Pour le retrouver à l'origine, il traversait une région passablement tourmentée, proche, à ce qu'il estimait, de l'entrée des cavernes, lorsque, tout à coup, il se trouva en face d'un individu dont il n'était plus séparé que par trois ou quatre pas. Le marquis, escaladant, tête basse, et non sans souffler un peu, une pente qui semblait dure à sa corpulence, ne regardait que la montée immédiate et ne se rendait pas compte d'où ce passant pouvait bien sortir. Il ne s'en serait pas inquiété autrement, si, l'ayant mieux observé au second coup d'œil, il n'eût senti ses cheveux se dresser sur sa tête.
L'homme qui se tenait immobile, et le regardait s'approcher comme s'il l'eût attendu, avait un visage, des yeux qui, depuis seize années, hantaient le souvenir de Pascal. C'était le visage au teint mat et aux lignes précises, les yeux d'un noir violet, troublés de la même inquiétude haineuse, qui l'accompagnaient dans les couloirs de pierre de la Basteï. Jamais ils ne l'avaient entièrement quitté depuis lors. Les modifications de l'âge, la moustache dissimulant la lèvre supérieure, changeaient peut-être assez Michel, pour que des indifférents, persuadés de sa mort, ne le reconnussent pas. Tel avait été le cas des Poinclou, qui, d'ailleurs, même dans son enfance, à Solgrès, ne l'avaient que très peu vu, puisqu'il était presque toujours en pension. Mais ceux qui gardaient vivante son image dans leur cœur, comme Louise, ou dans leur conscience, comme le marquis, ne pouvaient pas s'y tromper. Quelque chose d'ailleurs préparait Pascal à cette foudroyante évidence. C'était la lettre reçue pendant la séance de la Chambre,—lettre qu'il avait laissée sans réponse, qui n'avait été suivie d'aucune autre, mais dont les lignes lui restaient enfoncées dans l'âme comme autant de griffes acérées.
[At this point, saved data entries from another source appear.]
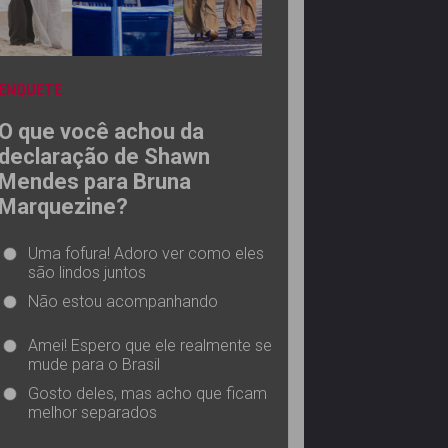
ENQUETE
O que você achou da
declaração de Shawn
Mendes para Bruna
Marquezine?
Uma fofura! Adoro ver como eles
são lindos juntos
Não estou acompanhando
Amei! Espero que ele realmente se
mude para o Brasil
Gosto deles, mas acho que ficam
melhor separados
L'émoi d'une telle rencontre fut si prodigieux, que Pascal de Malboise eut dans ses muscles d'athlète l'amollissement soudain qui fait tomber les femmes en pâmoison, et, dans son gosier d'aboyeur politique, le remous d'air aspiré puis violemment expiré, qui part en clameur inhumaine sur les lèvres d'un enfant fou de peur. Il domina le fléchissement de ses jambes, et retint le cri, qui s'étouffa en un râle. Un instant plus tard, par le retour de sa volonté, qui se tendait à cet effet depuis quelques jours, il était rentré dans son rôle.
Ce rôle, mûrement prémédité, consistait à ne jamais reconnaître Michel, soit que celui-ci eût survécu par un impossible miracle, soit qu'un imposteur bien documenté vînt revendiquer sa place en ce monde. En conséquence, il leva un pied qui lui parut singulièrement lourd, et se disposa à poursuivre son chemin. Une voix l'arrêta.
—«Marquis de Malboise, croyez-vous donc que nous n'avons rien à nous dire?
—Mais... je ne crois pas... Non... Rien, monsieur,» dit Pascal, d'une voix qu'il maîtrisa presque jusqu'à l'intonation naturelle.
—«Vraiment?...» fit l'autre.
Il se tut, après ce mot, les bras croisés, blême d'une rage qui semblait trop suffocante pour trouver son expression. Pascal, tout aussi blême, pour d'autres causes, affecta l'air étonné.
—«Qui donc êtes-vous?»
Bien que dépourvu de toute poltronnerie, le marquis réfléchissait que le lieu était peu rassurant pour un entretien de ce genre, et qu'il n'avait pas d'arme—ne pouvant compter comme tel le stick de cheval qu'il tenait à la main.